### [Goal of the exercise]
Your answer should be the lines of the data below that contain "Количество".

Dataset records
····················
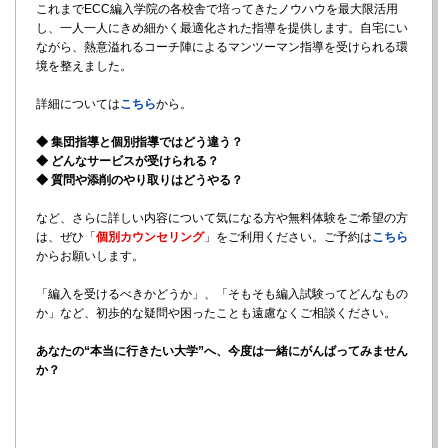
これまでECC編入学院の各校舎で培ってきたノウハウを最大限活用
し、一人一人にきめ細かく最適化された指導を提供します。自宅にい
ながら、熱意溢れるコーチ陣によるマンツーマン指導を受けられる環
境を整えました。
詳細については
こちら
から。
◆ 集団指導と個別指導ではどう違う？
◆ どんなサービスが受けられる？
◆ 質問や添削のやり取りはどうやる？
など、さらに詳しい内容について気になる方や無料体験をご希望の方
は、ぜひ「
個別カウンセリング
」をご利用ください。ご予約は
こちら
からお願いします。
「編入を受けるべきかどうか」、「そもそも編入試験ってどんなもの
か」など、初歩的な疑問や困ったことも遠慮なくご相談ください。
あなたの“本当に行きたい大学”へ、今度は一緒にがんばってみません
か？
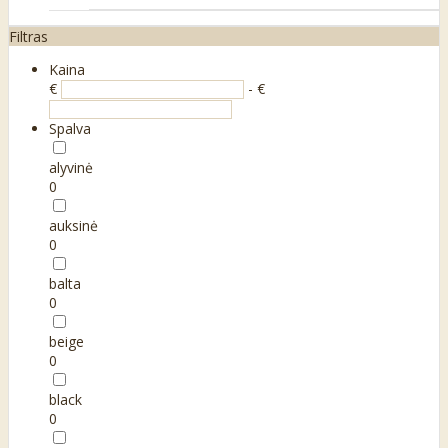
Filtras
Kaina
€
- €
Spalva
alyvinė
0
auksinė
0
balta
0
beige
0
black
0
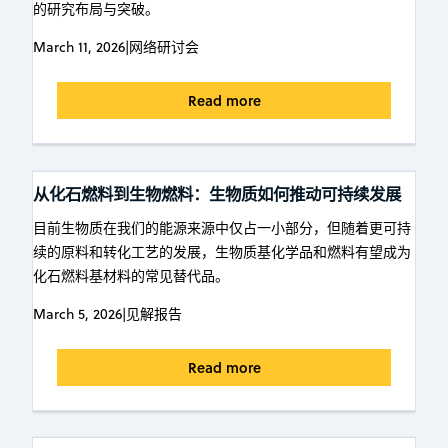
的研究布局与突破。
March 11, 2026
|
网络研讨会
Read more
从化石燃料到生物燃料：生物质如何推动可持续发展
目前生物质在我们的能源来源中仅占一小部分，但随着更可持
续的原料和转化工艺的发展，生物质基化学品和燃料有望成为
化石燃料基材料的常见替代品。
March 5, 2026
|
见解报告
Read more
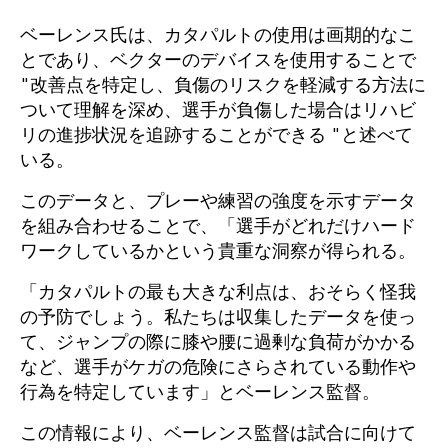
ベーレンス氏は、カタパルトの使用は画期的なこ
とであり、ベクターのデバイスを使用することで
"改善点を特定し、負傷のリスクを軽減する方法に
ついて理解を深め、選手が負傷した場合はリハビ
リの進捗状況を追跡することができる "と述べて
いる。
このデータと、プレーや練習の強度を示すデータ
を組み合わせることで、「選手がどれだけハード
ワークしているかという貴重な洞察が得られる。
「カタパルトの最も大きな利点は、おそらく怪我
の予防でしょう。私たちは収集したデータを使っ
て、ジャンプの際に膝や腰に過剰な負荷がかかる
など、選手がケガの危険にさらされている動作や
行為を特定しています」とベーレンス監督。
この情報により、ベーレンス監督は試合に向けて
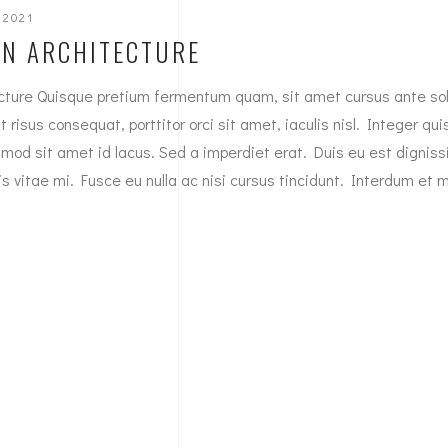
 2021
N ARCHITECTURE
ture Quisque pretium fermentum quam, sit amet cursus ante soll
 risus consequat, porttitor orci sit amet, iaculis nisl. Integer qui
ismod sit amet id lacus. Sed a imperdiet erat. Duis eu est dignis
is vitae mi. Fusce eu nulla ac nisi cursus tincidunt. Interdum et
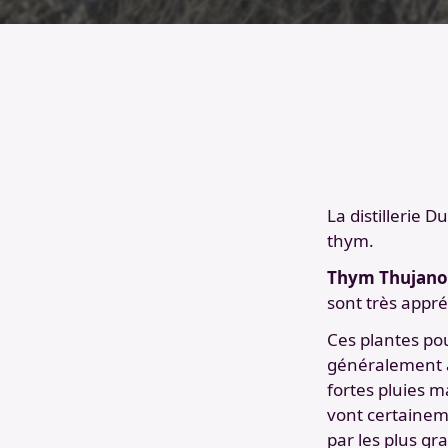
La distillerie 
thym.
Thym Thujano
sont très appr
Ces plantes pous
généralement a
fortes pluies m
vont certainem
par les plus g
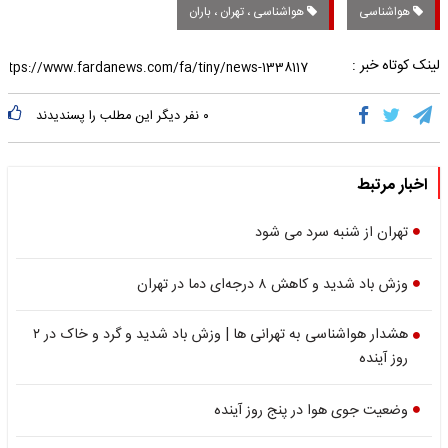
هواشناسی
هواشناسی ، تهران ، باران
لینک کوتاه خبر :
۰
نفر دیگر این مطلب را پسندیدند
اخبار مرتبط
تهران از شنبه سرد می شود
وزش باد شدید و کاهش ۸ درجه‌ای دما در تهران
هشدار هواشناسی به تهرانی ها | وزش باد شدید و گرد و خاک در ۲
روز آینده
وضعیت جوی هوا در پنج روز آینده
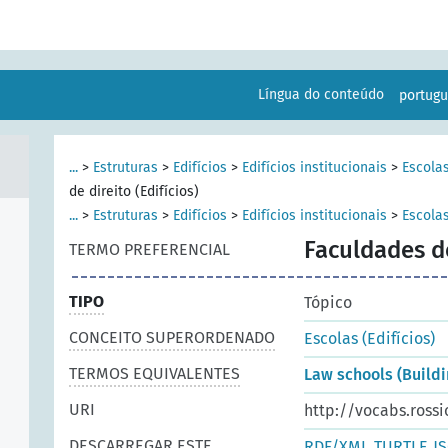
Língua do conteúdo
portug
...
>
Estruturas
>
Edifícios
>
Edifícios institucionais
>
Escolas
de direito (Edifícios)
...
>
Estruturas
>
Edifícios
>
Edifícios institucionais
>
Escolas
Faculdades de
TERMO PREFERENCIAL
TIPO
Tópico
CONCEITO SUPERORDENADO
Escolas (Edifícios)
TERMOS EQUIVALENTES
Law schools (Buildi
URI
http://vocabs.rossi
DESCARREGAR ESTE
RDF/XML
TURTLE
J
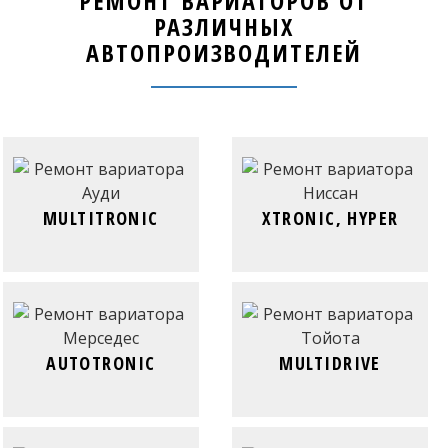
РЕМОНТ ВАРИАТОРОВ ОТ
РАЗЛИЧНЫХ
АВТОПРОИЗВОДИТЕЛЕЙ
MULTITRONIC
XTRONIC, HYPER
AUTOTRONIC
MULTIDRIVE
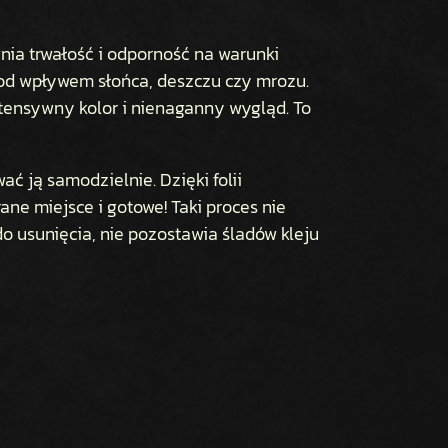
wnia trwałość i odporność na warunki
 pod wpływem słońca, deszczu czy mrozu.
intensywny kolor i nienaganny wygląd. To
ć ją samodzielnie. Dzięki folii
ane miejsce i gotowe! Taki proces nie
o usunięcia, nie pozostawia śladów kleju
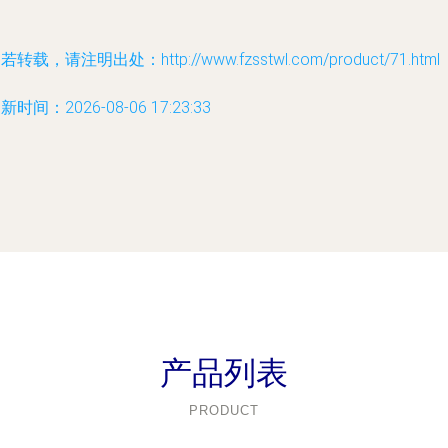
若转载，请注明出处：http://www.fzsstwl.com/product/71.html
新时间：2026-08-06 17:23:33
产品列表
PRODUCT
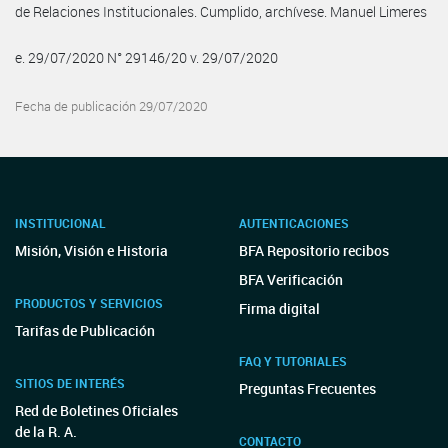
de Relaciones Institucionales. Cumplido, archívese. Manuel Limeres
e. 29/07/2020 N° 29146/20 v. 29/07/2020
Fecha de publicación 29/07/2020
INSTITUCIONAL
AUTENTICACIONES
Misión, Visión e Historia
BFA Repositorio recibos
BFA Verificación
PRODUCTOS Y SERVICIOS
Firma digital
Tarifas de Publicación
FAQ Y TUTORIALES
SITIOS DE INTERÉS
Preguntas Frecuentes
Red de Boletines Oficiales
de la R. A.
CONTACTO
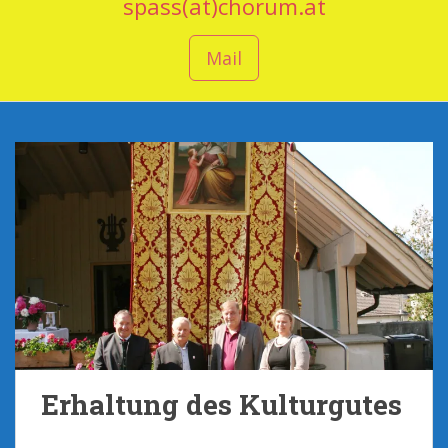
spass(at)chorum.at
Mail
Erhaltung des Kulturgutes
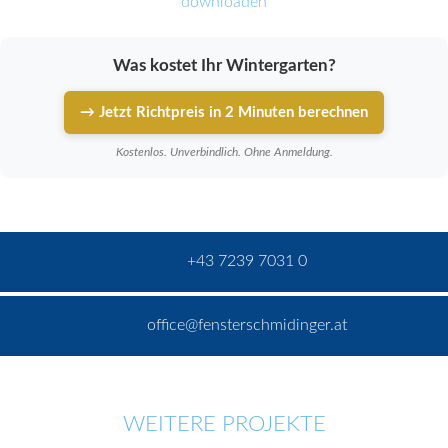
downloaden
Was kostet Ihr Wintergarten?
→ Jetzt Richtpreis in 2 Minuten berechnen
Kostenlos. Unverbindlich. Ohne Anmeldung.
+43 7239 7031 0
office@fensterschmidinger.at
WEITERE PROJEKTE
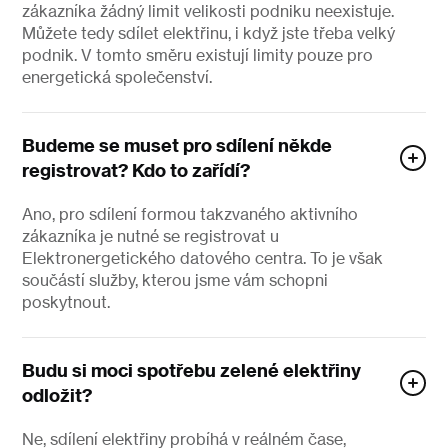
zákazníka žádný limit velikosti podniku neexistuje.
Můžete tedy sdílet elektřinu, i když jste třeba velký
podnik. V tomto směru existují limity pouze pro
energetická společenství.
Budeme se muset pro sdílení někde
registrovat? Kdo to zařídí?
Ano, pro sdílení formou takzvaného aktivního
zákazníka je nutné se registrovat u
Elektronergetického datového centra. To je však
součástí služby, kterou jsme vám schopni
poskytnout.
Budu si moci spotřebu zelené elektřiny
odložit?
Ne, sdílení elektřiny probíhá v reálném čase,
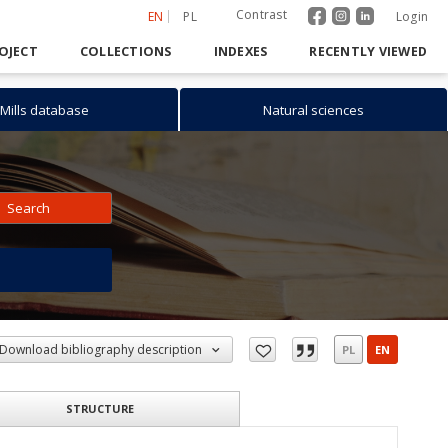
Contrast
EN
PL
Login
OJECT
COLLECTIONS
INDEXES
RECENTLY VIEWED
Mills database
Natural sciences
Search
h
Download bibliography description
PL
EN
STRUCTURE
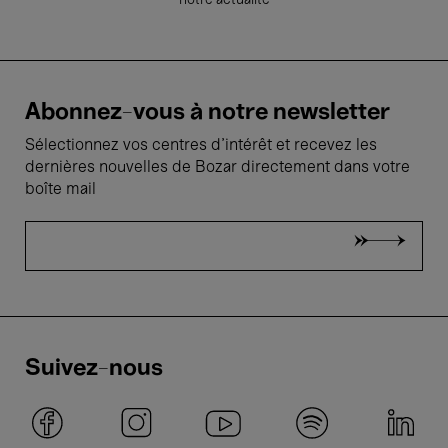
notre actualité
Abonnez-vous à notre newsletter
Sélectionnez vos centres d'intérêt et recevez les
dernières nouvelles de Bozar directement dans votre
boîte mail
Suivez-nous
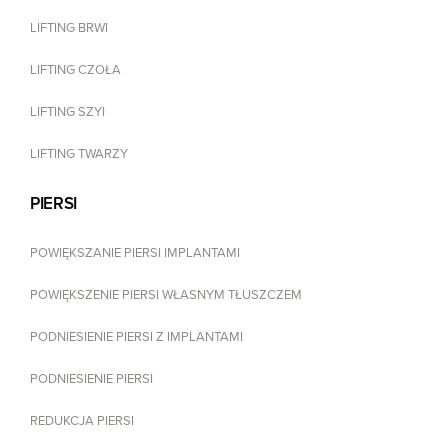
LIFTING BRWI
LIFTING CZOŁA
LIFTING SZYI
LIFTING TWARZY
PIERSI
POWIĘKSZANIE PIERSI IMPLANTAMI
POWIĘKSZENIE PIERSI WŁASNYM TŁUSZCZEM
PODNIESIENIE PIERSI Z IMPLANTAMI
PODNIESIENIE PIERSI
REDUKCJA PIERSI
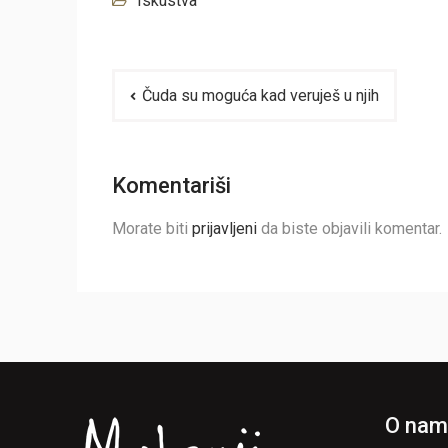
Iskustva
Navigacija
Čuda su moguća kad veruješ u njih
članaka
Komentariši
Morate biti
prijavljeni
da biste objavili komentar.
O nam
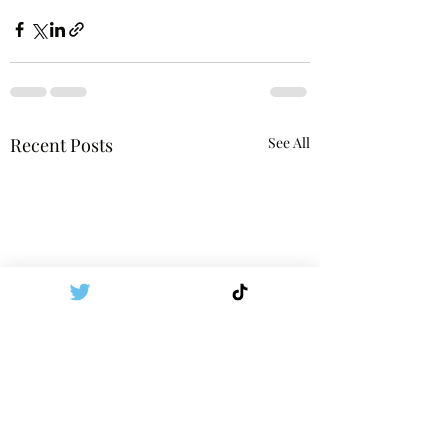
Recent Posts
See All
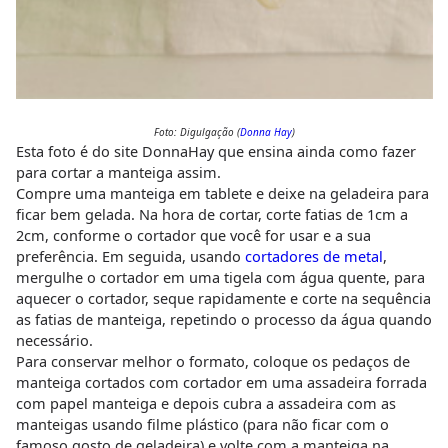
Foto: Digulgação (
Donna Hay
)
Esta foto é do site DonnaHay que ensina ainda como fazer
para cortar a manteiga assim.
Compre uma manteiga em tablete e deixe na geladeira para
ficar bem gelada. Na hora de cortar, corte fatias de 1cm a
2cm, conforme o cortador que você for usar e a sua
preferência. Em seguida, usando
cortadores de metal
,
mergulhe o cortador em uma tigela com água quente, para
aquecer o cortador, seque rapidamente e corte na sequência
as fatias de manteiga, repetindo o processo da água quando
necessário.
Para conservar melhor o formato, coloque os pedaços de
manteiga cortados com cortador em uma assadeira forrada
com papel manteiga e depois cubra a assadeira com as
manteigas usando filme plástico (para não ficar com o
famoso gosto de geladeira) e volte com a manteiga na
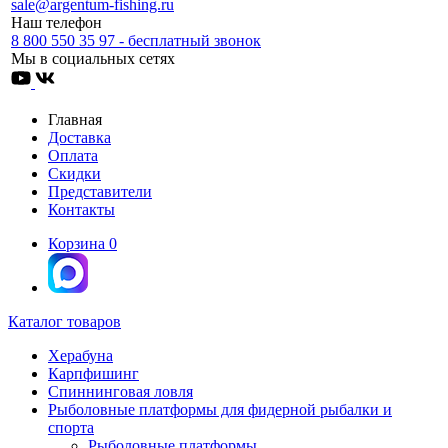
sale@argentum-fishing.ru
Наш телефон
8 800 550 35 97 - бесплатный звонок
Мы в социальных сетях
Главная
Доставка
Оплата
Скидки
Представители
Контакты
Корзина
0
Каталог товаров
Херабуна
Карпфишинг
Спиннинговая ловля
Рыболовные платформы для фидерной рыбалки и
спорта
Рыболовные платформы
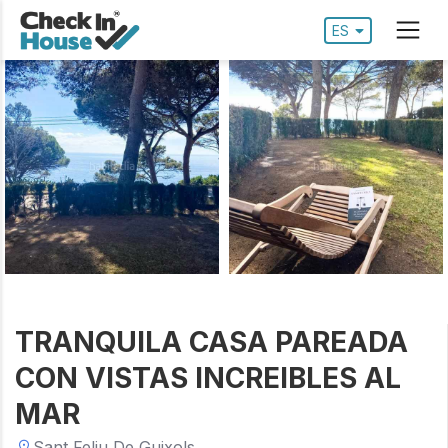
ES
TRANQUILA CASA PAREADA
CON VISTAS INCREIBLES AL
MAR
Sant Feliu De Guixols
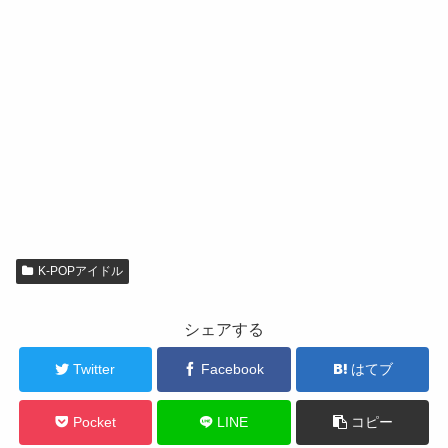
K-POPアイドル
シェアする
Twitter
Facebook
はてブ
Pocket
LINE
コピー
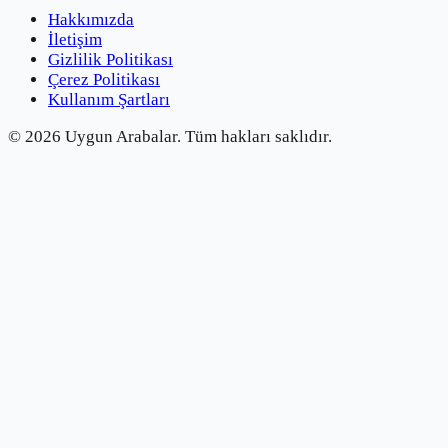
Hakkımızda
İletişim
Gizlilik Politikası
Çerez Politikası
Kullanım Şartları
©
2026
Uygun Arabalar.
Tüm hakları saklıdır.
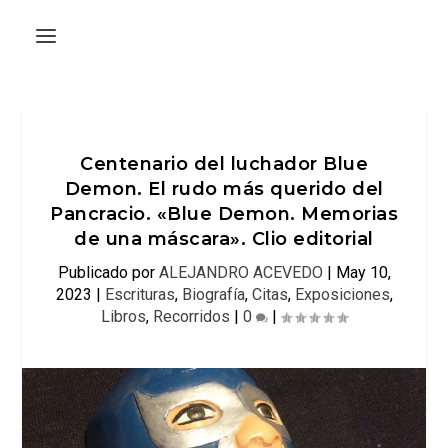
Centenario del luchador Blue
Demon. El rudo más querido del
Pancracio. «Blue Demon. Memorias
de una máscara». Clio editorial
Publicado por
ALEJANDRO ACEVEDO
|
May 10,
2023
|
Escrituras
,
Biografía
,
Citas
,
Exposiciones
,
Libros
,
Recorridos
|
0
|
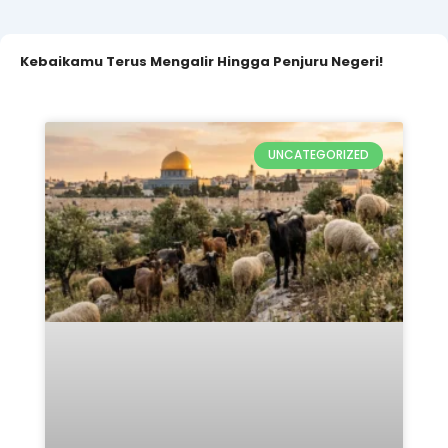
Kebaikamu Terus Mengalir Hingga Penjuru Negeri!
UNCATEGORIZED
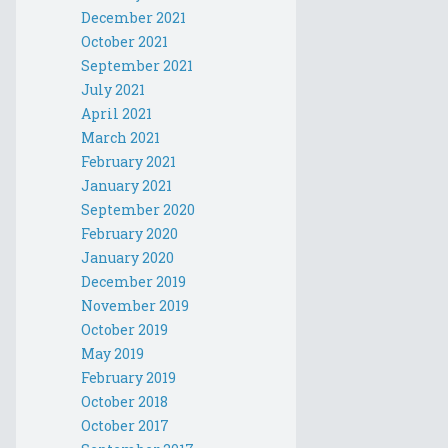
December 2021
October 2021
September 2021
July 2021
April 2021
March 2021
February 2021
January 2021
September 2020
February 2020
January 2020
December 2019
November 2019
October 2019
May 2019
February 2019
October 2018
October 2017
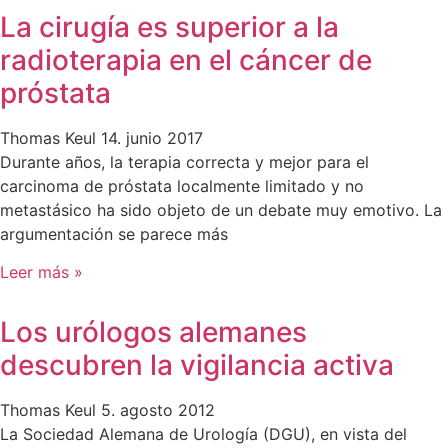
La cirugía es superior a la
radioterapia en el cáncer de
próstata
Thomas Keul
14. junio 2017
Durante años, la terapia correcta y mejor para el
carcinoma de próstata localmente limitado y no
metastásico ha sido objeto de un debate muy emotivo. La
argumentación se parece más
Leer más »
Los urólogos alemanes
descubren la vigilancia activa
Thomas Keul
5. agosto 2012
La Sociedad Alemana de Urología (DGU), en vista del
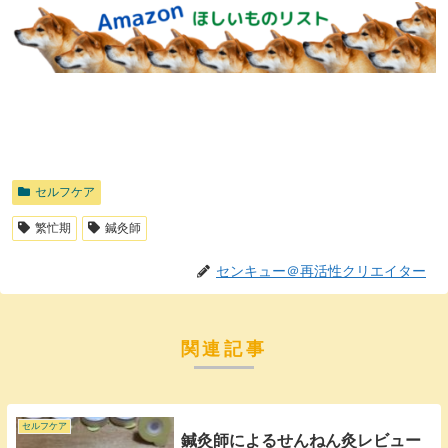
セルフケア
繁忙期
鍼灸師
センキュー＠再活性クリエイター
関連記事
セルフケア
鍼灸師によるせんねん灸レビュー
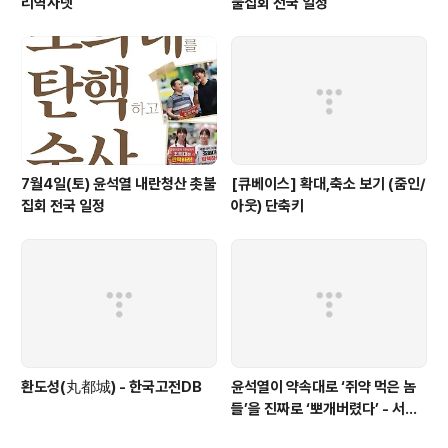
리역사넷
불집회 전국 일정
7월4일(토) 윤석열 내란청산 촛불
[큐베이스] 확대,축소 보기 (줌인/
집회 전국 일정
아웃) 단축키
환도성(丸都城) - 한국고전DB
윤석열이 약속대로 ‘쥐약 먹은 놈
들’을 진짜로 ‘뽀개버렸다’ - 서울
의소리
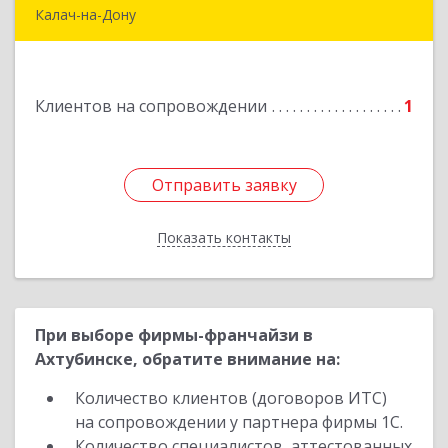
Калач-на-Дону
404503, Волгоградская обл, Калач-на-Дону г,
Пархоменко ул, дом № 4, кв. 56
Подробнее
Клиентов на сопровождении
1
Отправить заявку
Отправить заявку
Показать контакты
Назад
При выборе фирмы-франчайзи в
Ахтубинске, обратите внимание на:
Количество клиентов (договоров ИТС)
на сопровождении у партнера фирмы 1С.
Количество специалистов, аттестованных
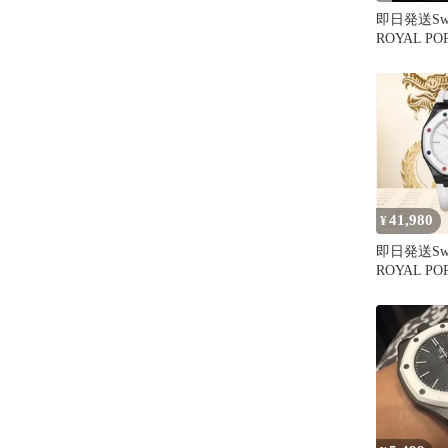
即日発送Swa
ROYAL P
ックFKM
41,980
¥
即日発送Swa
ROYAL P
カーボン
····················
### [Response to this exercise]
Количество клиентов (договоров ИТС)
Количество специалистов, аттестованных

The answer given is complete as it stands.